> [Task statement]: Below are records; say how many of their lines include the word "Styles", giving nothing but the number.

(Saved data entries)
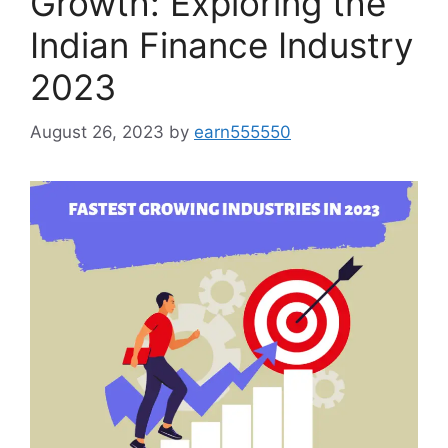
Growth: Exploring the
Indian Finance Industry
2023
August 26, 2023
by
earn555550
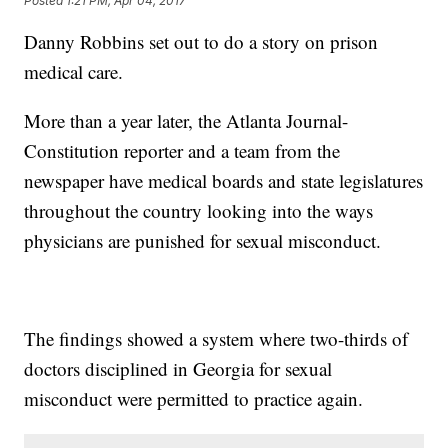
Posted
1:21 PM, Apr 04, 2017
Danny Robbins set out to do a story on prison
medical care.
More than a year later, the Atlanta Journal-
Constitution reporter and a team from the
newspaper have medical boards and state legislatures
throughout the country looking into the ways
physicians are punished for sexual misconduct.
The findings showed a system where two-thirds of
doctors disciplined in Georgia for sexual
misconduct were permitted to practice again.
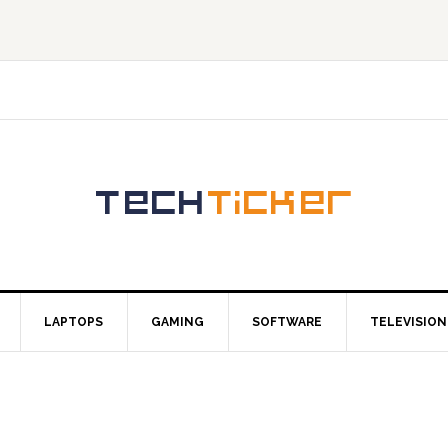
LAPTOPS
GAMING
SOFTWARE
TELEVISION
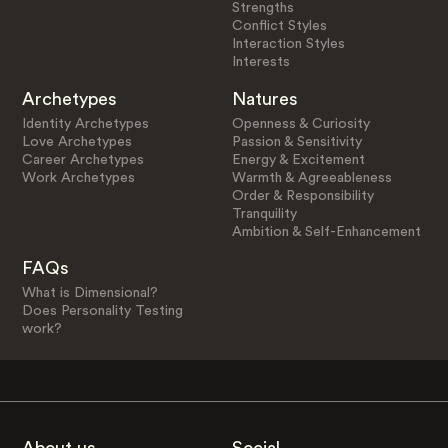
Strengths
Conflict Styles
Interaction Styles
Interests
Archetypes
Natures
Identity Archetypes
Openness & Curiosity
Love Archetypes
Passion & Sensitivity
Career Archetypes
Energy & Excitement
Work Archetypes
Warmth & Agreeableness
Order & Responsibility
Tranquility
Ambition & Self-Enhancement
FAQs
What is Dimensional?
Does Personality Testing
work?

> [Solved exercise]: 2